You can buy a flex plate to take car of this and run a converter with no weights.
 
What you really need to figure out is if your engine is internally or externally balanced. You can have a cast or a forged crank. If you have a cast crank, no doubt, it's externally balanced.

The forged crank version could have heavy (known as "six-pack") rods or the regular connecting rods. The regular rod version will be internally balanced and there's always discussion if the heavy rod version is internal or external. What I've read leans towards all the heavy rod motors from 1972 up being internally balanced, but I won't say that's gospel.

Identifying the balancer will help.... and of course, looking at the crank to see if it's forged and what rods are in it. In other words, look at what you have before you listen to "a guy".

The best balancer ID I've found: Harmonic Dampers 440 Source.com
 
You should start by determining which crank shaft and rods are in the engine. Generally 'a '75 engine would have a cast crank and the heavy rods and that engine would be externally balanced. Look at the harmonic balance that came off of the engine, if it is a cast crank unit, the center of the balancer will be egg shaped. The externally balanced engines also ran weights on the torque convertor as noted above. As noted, the conversion flex plate is the way to go to allow you to use your existing convertor. You should be sure that the engine builder retained the factory rods and crank before ordering the conversion flex plate.

Dave
 
when i bought my fury 20+ years ago it shook so bad i assumed it had a dead cylinder but i had another 440 so i didnt care and bought it anyway...turned out it had a 73 cast crank 440 (with the correct damper) and the 68 converter...the correct converter with the 2 extra weights took care of the issue
 
I had a guy telling me that some 440s were internal vs external balanced. My builder is a 1975, and the transmission I was going to use is I believe a 1967. He said while some would bolt together, there would be terrible vibration. Any input on this? thank you
Casting number on the crank would help verify whether external or internal balance.
For instance, my 1969 440 crank is Crankshaft Casting Number 2206160, forged steel, internal balance.

You could also compare your harmonic balancer to the internal and external balanced models shown here.
Harmonic Dampers 440 Source.com

After that, we could figure out what needs to be done to make your torque converter work with your engine.
 
The steel crank damper is thin, looks like a lot of other early dampers.

The cast crank has this big fat ugly damper, not to body shame a damper.

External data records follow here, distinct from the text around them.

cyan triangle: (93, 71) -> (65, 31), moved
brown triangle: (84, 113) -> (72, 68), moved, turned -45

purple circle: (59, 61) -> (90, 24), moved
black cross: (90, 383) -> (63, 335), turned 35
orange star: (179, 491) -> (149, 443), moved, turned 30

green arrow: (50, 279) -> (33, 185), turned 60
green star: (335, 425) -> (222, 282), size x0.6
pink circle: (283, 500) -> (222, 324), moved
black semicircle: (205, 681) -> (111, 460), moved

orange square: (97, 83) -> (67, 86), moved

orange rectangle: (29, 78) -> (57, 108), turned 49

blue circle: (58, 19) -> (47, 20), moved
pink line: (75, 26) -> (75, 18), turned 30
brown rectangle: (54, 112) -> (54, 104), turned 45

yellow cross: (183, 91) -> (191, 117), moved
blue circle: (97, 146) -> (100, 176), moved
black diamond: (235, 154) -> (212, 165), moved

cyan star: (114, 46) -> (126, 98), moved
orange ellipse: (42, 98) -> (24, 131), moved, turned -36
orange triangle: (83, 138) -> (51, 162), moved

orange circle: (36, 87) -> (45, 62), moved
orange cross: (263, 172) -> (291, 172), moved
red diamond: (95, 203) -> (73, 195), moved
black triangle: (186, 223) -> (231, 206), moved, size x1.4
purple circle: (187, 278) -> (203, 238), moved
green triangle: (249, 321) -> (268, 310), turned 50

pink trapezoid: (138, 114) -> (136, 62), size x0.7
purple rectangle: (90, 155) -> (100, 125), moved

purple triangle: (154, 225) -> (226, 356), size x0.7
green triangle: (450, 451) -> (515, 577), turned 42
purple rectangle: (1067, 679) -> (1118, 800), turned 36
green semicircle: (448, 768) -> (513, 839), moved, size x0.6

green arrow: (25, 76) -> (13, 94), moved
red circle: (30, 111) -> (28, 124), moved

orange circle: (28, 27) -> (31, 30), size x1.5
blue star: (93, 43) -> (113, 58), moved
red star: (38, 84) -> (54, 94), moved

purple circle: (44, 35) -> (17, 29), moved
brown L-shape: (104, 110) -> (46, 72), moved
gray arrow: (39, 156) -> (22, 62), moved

By '75, more than likely a cast crank.

What's odd about Chrysler was that with Chevy you had to get the absolute best Corvette engine to get a forged crank, but every Valiant with 225 on the street had one, a forged crank, nevermind all other engines. all of the V8's through 1971.

Things were going downhill fast in '72, I'd guess that's when cast cranks appeared.

A local racer here built many successful cast crank 360 engines/Duster that rivaled big blocks, so they can survive high perf applications.

He was my mentor when I was building my 383. I learned all the ins and outs of block blueprinting from him, deburring, polishing, this is inside the block, peening and polishing rods, chamber squish, porting/polishing heads, overlap, exhaust scavenging, windage, soldering and filing you own advance curves in distributors, etc, etc.